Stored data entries
----
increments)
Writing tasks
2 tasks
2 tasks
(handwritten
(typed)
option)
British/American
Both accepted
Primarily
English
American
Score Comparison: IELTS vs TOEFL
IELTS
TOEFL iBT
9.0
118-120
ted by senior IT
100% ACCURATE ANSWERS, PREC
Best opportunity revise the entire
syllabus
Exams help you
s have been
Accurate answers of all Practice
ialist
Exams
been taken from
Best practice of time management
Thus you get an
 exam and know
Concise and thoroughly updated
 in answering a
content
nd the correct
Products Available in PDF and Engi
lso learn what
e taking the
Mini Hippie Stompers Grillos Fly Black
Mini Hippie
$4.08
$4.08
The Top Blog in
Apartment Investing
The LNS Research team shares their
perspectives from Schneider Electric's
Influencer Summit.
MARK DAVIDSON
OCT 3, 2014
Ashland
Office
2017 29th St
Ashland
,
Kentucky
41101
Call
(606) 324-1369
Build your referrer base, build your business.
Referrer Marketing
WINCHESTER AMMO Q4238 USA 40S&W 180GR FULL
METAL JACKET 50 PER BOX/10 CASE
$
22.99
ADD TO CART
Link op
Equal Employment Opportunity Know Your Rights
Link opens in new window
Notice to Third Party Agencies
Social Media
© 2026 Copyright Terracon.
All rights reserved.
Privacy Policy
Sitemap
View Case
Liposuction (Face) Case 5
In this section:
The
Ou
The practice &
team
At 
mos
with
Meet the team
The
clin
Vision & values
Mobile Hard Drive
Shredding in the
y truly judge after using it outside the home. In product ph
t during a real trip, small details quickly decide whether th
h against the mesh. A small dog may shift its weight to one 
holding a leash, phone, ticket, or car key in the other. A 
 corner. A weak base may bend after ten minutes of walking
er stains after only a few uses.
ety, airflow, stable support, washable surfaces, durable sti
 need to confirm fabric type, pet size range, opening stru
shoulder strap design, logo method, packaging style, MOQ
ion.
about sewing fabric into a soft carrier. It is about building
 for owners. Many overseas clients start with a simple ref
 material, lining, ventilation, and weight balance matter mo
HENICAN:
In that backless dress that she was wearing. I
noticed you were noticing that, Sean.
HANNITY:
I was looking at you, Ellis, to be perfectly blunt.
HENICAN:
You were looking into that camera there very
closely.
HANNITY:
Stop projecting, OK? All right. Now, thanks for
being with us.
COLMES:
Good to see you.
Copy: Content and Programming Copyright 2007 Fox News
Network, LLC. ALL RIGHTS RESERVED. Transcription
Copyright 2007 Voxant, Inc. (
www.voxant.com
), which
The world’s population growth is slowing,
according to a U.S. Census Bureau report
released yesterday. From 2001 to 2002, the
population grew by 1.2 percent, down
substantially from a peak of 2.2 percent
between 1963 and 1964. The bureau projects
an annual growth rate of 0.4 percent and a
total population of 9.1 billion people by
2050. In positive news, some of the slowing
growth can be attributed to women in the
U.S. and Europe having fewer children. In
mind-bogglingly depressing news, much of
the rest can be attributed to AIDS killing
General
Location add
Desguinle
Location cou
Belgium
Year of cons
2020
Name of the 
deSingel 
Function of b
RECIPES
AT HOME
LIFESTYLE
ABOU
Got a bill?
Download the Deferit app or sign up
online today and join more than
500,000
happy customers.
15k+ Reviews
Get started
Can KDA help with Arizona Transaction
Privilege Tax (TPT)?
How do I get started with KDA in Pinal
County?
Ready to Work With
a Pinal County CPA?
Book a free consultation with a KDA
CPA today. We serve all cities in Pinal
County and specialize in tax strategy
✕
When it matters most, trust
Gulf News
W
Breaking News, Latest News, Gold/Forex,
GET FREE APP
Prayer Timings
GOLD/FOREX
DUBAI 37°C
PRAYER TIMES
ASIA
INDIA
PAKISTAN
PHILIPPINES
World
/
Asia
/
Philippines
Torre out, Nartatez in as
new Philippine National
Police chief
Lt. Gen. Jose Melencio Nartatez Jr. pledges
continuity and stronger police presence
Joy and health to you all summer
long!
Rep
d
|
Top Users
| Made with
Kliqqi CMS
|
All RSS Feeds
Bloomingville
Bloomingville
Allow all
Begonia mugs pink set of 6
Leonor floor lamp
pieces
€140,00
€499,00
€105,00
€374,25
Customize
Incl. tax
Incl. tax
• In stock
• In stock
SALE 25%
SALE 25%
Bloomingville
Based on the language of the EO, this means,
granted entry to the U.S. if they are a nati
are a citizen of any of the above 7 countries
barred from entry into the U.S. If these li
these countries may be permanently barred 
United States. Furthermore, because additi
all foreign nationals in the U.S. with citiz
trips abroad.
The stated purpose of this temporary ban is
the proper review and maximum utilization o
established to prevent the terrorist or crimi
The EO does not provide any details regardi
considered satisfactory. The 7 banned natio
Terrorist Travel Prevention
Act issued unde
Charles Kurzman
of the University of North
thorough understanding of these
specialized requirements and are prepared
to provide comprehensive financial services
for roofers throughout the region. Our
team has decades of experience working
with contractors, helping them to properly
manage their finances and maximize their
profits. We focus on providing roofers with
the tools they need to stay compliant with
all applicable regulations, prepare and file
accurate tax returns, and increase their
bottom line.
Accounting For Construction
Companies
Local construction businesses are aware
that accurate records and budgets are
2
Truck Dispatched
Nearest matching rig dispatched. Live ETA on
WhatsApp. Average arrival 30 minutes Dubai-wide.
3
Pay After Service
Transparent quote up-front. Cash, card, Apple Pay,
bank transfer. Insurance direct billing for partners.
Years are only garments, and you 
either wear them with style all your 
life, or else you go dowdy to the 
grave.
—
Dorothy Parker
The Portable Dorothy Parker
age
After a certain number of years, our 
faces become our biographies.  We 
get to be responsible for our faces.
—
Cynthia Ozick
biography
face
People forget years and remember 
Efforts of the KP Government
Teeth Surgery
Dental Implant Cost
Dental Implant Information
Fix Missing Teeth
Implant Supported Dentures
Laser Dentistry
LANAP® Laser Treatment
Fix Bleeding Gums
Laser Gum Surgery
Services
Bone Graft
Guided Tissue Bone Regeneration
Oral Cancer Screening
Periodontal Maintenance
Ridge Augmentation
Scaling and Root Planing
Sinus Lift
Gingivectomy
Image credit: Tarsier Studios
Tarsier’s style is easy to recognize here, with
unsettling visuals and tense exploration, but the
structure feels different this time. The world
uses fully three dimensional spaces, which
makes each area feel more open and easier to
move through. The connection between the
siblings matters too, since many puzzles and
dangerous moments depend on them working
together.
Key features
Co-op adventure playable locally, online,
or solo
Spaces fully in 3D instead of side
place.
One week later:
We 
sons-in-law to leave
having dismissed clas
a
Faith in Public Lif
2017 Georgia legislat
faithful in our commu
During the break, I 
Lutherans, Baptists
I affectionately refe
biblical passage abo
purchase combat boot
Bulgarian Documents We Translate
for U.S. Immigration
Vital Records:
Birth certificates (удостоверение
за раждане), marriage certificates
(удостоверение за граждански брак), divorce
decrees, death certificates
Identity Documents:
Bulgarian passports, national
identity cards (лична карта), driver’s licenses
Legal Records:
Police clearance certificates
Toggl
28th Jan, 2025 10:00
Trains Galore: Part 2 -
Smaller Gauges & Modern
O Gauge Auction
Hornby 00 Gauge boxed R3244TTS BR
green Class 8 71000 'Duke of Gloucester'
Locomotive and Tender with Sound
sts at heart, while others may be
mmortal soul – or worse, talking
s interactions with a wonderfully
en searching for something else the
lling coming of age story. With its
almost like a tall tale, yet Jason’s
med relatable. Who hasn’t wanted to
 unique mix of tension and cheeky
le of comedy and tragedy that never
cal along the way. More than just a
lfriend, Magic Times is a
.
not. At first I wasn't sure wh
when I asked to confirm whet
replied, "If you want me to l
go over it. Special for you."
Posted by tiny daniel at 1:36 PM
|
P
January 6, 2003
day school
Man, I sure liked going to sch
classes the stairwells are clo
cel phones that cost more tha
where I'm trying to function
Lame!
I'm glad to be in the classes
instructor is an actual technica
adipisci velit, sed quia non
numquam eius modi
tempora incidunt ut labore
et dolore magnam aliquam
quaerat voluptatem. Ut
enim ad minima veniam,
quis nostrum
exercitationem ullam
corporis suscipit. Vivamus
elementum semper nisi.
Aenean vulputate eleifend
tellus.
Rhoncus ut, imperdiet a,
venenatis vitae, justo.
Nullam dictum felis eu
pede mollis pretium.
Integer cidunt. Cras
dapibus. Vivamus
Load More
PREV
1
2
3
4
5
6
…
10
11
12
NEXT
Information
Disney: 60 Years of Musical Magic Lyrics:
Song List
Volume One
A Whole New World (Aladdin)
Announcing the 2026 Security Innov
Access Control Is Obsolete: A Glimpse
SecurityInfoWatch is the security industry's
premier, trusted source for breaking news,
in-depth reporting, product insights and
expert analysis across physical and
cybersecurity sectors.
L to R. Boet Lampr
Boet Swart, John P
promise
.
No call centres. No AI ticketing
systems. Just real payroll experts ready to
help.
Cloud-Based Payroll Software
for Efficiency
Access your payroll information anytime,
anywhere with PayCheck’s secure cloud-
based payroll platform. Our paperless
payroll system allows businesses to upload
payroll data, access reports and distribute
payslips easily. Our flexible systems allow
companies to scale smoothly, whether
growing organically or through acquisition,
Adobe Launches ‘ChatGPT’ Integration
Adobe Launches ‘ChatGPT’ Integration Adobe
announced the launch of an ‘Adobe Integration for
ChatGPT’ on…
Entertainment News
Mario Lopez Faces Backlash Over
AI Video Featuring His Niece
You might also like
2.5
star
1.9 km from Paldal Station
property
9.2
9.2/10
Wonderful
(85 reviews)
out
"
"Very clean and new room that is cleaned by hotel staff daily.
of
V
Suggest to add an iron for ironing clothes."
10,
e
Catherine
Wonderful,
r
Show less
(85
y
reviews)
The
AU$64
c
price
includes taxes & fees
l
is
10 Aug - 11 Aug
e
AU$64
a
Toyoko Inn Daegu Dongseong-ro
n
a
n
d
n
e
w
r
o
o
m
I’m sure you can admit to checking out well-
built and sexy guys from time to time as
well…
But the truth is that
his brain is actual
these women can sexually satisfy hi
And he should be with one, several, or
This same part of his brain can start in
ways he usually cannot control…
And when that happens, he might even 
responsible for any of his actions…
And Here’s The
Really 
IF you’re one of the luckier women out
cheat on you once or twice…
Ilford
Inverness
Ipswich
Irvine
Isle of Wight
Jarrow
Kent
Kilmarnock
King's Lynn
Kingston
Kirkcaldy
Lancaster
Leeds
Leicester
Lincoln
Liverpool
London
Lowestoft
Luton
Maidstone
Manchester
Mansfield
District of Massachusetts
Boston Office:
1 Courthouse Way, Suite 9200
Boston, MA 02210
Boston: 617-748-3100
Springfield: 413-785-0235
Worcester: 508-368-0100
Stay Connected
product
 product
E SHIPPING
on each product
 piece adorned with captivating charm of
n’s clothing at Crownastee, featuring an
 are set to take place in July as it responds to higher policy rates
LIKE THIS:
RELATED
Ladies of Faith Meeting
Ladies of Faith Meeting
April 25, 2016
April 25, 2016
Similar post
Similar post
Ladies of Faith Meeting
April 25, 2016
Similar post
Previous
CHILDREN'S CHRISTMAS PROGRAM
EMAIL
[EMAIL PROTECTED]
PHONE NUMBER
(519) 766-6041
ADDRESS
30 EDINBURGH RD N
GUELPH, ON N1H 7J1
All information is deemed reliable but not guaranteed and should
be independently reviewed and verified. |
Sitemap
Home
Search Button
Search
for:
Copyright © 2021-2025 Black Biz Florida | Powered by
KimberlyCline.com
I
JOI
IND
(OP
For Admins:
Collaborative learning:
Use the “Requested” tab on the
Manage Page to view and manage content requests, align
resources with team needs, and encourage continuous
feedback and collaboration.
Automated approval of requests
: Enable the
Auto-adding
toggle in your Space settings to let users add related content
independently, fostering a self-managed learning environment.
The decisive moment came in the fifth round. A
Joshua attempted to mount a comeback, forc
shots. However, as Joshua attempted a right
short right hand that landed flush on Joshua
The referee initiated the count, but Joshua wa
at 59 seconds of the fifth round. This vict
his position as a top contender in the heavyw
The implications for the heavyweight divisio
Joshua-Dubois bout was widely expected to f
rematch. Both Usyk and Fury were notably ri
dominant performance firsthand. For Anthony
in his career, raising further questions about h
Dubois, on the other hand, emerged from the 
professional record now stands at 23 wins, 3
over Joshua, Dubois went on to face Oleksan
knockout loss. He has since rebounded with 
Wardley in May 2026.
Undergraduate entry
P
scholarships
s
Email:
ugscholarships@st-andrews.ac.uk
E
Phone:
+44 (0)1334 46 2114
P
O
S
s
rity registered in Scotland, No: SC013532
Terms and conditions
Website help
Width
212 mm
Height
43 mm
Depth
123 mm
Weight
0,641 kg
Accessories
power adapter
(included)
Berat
----
Read the data above. Pull out each line in which the string "Best" appears.

Best opportunity revise the entire
Best practice of time management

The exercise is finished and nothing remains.